Ramón García de León y Pizarro (born Oran, now Algeria, 1745; died Charcas, Bolivia, December 1815), was a Spanish military officer and administrator. As president of the Real Audiencia of Charcas, he governed the Intendancy of Chuquisaca during the final colonial years of Upper Peru. He was also the founder of the city San Ramón de la Nueva Orán, in the north of present-day Argentina.

Origins and early career

Born to Jose Garcia de Leon and Francisca Rivera Pizarro Madrigal and Santamarina in the African city of Oran in the days when it was part of the Spanish Empire. He was descended from military family and nobles of Spain Large.  His nephew José García de León y Pizarro was president of Quito between 1778 and 1784 . As Marquis of House Pizarro and Viscount of the New Oran, a dynasty of continuous values and noble principles commensurate with their education, lineage and ancestry. In turn, related to the Duchy of Cadiz and Arcos County by his ancestor Rodrigo Ponce de León, noble of ancient lineage and the Duchy of Frías. One of the family genearcas Argentina today surnamed Garcia Yanez north of patrician descent, Salta and Santiago del Estero.

He joined the army, which made his career in the wars against the Muslims of North Africa. He made several maps of North African coasts.
He came to America in the year 1771 . Served in the garrison of Cartagena de Indias, and was governor of Riohacha. He later became governor of missions Maynas, after the expulsion of its founders, the Jesuits. He was also governor of the territory of Mompox, dedicated mainly to demarcate the border with Portugal in the area of the Marañón River.

In 1779 obtained the government of Guayaquil, in which he was appointed governor of Guayaquil, standing out for its efficient government, and the modernization of the fortifications of the port. He held Captaincy General in the Spanish colonies of Upper Peru and went so far in his military career in the Royal Navy Spanish, that of General of the Army.

Foundation of New Oran

In March 1789 he was appointed governor of the province of Salta, the second governor of that province, after its separation from Tucumán . He was sworn in Buenos Aires, after crossing the province without hold office. Back, made a long visit to the interior of the province, so we just took office in December 1791 .
Just arrived, paid a visit to the eastern border of the province, the most exposed to attacks by the Indians of Chaco, especially by wichí and the Guarani known by the Spanish as chiriguanos .

Excited about the possibilities that, in his view, Zenta Valley offered,- where there had been a mission established by the Franciscans - he decided to found a city particularly designed for defensive purposes. In late August 1795 he founded the city of San Ramon de la Nueva Oran (in a curious double tribute to himself, put his name and his hometown in the new city's name) - but the forest landscape of the New Oran not seems nothing like the desert coast of the old.

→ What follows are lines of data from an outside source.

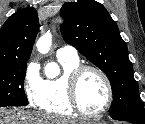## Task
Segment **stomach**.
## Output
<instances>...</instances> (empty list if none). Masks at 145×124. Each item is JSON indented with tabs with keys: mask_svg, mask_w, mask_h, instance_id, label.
Wrapping results in <instances>:
<instances>
[{
	"mask_svg": "<svg viewBox=\"0 0 145 124\" xmlns=\"http://www.w3.org/2000/svg\"><path fill=\"white\" fill-rule=\"evenodd\" d=\"M87 124H102V123L90 122V123H87Z\"/></svg>",
	"mask_w": 145,
	"mask_h": 124,
	"instance_id": "obj_1",
	"label": "stomach"
}]
</instances>
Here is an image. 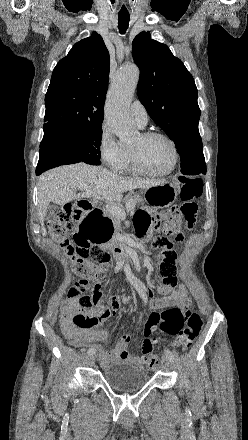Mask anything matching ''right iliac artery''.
<instances>
[{"instance_id":"right-iliac-artery-1","label":"right iliac artery","mask_w":248,"mask_h":440,"mask_svg":"<svg viewBox=\"0 0 248 440\" xmlns=\"http://www.w3.org/2000/svg\"><path fill=\"white\" fill-rule=\"evenodd\" d=\"M95 349L94 348H90V349H88V351H87V353L89 354V355H93V354H95Z\"/></svg>"}]
</instances>
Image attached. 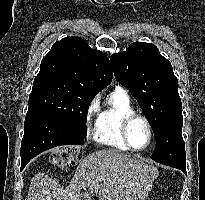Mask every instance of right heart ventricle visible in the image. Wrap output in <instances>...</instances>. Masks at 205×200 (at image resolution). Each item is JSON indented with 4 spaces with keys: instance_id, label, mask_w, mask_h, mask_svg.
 <instances>
[{
    "instance_id": "1",
    "label": "right heart ventricle",
    "mask_w": 205,
    "mask_h": 200,
    "mask_svg": "<svg viewBox=\"0 0 205 200\" xmlns=\"http://www.w3.org/2000/svg\"><path fill=\"white\" fill-rule=\"evenodd\" d=\"M134 112L128 94L116 88L99 110L95 130L96 141L117 150H130L121 136V123L127 115Z\"/></svg>"
}]
</instances>
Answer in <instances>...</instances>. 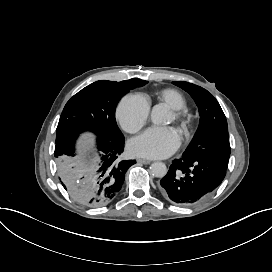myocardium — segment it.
I'll use <instances>...</instances> for the list:
<instances>
[{
  "label": "myocardium",
  "mask_w": 272,
  "mask_h": 272,
  "mask_svg": "<svg viewBox=\"0 0 272 272\" xmlns=\"http://www.w3.org/2000/svg\"><path fill=\"white\" fill-rule=\"evenodd\" d=\"M172 115L174 117V121L180 127L185 128L186 126V112L181 108H172Z\"/></svg>",
  "instance_id": "1"
}]
</instances>
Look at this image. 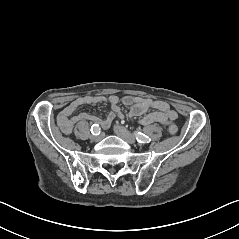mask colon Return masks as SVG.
Listing matches in <instances>:
<instances>
[{"label": "colon", "mask_w": 239, "mask_h": 239, "mask_svg": "<svg viewBox=\"0 0 239 239\" xmlns=\"http://www.w3.org/2000/svg\"><path fill=\"white\" fill-rule=\"evenodd\" d=\"M168 131L171 135H174L177 132V128L175 125H170V127L168 128Z\"/></svg>", "instance_id": "obj_1"}]
</instances>
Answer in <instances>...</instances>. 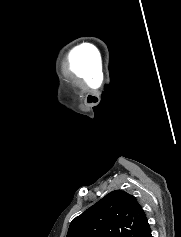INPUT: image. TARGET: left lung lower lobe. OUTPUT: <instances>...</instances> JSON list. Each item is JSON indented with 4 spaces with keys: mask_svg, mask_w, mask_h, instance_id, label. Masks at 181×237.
Masks as SVG:
<instances>
[{
    "mask_svg": "<svg viewBox=\"0 0 181 237\" xmlns=\"http://www.w3.org/2000/svg\"><path fill=\"white\" fill-rule=\"evenodd\" d=\"M140 237H152L149 226L141 233Z\"/></svg>",
    "mask_w": 181,
    "mask_h": 237,
    "instance_id": "0a47b994",
    "label": "left lung lower lobe"
}]
</instances>
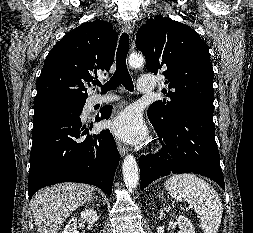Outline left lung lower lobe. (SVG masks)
Masks as SVG:
<instances>
[{
	"label": "left lung lower lobe",
	"mask_w": 253,
	"mask_h": 233,
	"mask_svg": "<svg viewBox=\"0 0 253 233\" xmlns=\"http://www.w3.org/2000/svg\"><path fill=\"white\" fill-rule=\"evenodd\" d=\"M148 118L164 143L159 153L140 157L141 190L160 177L180 173L200 174L225 188L213 112L197 109L181 113L169 129Z\"/></svg>",
	"instance_id": "left-lung-lower-lobe-1"
}]
</instances>
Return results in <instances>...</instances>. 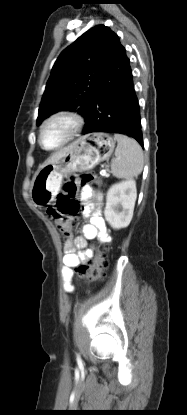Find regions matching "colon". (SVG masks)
I'll return each mask as SVG.
<instances>
[{"instance_id":"colon-1","label":"colon","mask_w":187,"mask_h":415,"mask_svg":"<svg viewBox=\"0 0 187 415\" xmlns=\"http://www.w3.org/2000/svg\"><path fill=\"white\" fill-rule=\"evenodd\" d=\"M100 178L93 173H83L67 182L62 186L57 195L55 207L47 209V214L52 218L56 227L64 239H69L72 235V219L79 211V201L77 199L79 186L98 185ZM108 267L107 255L104 251H99L85 266L78 268L81 277L97 281L101 279Z\"/></svg>"}]
</instances>
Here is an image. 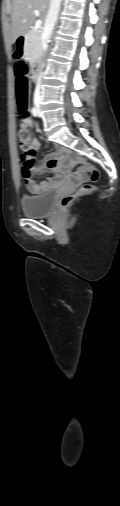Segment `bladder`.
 <instances>
[{"mask_svg": "<svg viewBox=\"0 0 120 506\" xmlns=\"http://www.w3.org/2000/svg\"><path fill=\"white\" fill-rule=\"evenodd\" d=\"M55 199V190H49L38 195H23L20 198L22 212L32 218L45 217L48 215Z\"/></svg>", "mask_w": 120, "mask_h": 506, "instance_id": "1", "label": "bladder"}]
</instances>
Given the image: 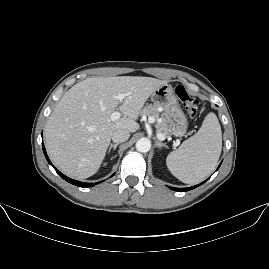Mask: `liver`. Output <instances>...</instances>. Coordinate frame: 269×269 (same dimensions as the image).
Masks as SVG:
<instances>
[{"label": "liver", "mask_w": 269, "mask_h": 269, "mask_svg": "<svg viewBox=\"0 0 269 269\" xmlns=\"http://www.w3.org/2000/svg\"><path fill=\"white\" fill-rule=\"evenodd\" d=\"M167 81L152 77L87 78L61 98L45 127V144L52 162L69 177L94 175L105 157L113 133L139 129L136 119L149 96ZM128 93L122 101L116 97ZM122 117L112 121L111 114Z\"/></svg>", "instance_id": "obj_1"}]
</instances>
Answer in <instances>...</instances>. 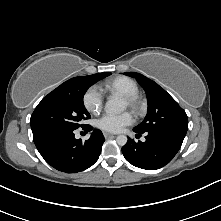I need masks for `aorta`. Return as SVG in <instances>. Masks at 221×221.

He brought 150 families, totaling 800 people, to found the city, along with nearly 45,000 head of livestock.  It was officially the last city founded in the current Argentina before Independence, and the only - of those that still existed in 1810 - that became the provincial capital.  In 1794, he moved the Cathedral of Salta to the temple that had been of the Jesuits. He was assigned the degree of Mariscal.

Municipality of Charcas

In October 1796 he was appointed governor of the Upper Peruvian province of Charcas, a post that included the presidency of the Court of that city. Took office in October the following year.

He began his government without much luster, especially since he had no experience. He had several clashes with the city council, with the audience, with the University and with Archbishop Moxó.  Amid the perpetual conflict between authorities that were standard in Cologne and given his advanced age, he left administrative matters in the hands of his colleagues, but his government was generally regarded as positive.

In 1806, upon the British Invasions, organized military forces to join the viceroy Rafael de Sobremonte, who came to fight.